[Exercise data — start]
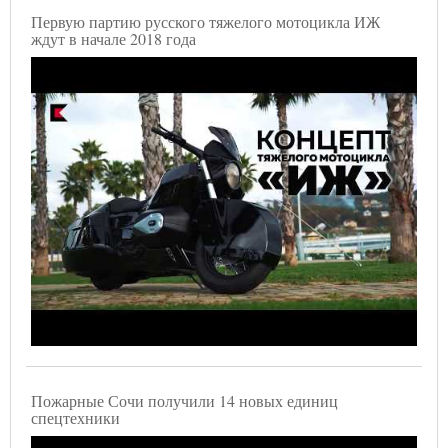
Первую партию русского тяжелого мотоцикла ИЖ
ждут в начале 2018 года
Пожарные Сочи получили 14 новых единиц
спецтехники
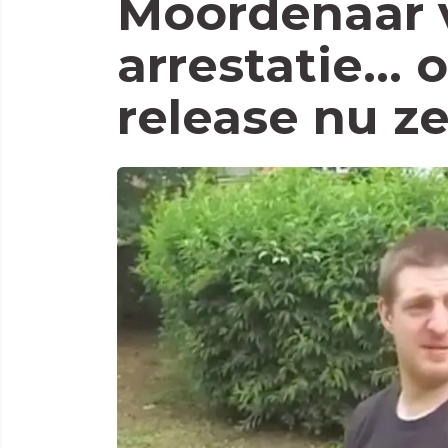
Moordenaar v
arrestatie… 
release nu z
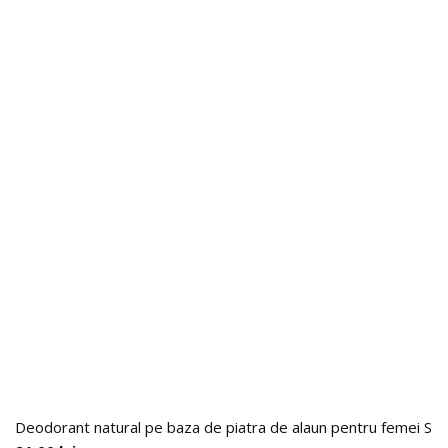
Deodorant natural pe baza de piatra de alaun pentru femei 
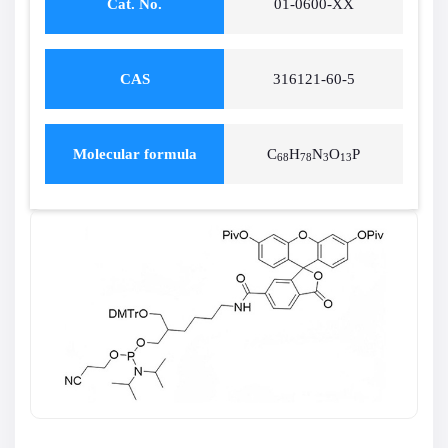
Cat. No.
01-0600-XX
CAS
316121-60-5
Molecular formula
C
H
N
O
P
68
78
3
13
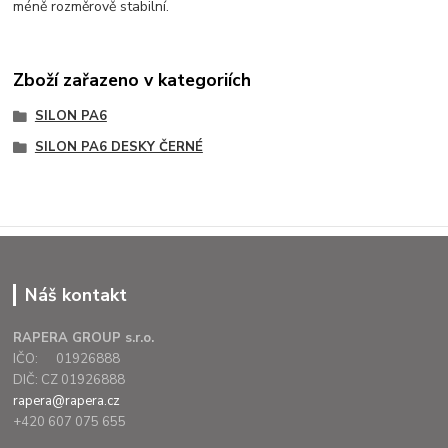
méně rozměrově stabilní.
Zboží zařazeno v kategoriích
SILON PA6
SILON PA6 DESKY ČERNÉ
Náš kontakt
RAPERA GROUP s.r.o.
IČO: 01926888
DIČ: CZ 01926888
rapera@rapera.cz
+420 607 075 655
[Exercise data — finish]
▸ **What is required**
Any images must be left out; transcribe the rest of the material exactly.

▸ **Response**
Первую партию русского тяжелого мотоцикла ИЖ
ждут в начале 2018 года
Пожарные Сочи получили 14 новых единиц
спецтехники
Moordenaar v
arrestatie… 
release nu z
Deodorant natural pe baza de piatra de alaun pentru femei 
Cat. No.
01-0600-XX
CAS
316121-60-5
Molecular formula
C
H
N
O
P
68
78
3
13
méně rozměrově stabilní.
Zboží zařazeno v kategoriích
SILON PA6
SILON PA6 DESKY ČERNÉ
Náš kontakt
RAPERA GROUP s.r.o.
IČO: 01926888
DIČ: CZ 01926888
rapera@rapera.cz
+420 607 075 655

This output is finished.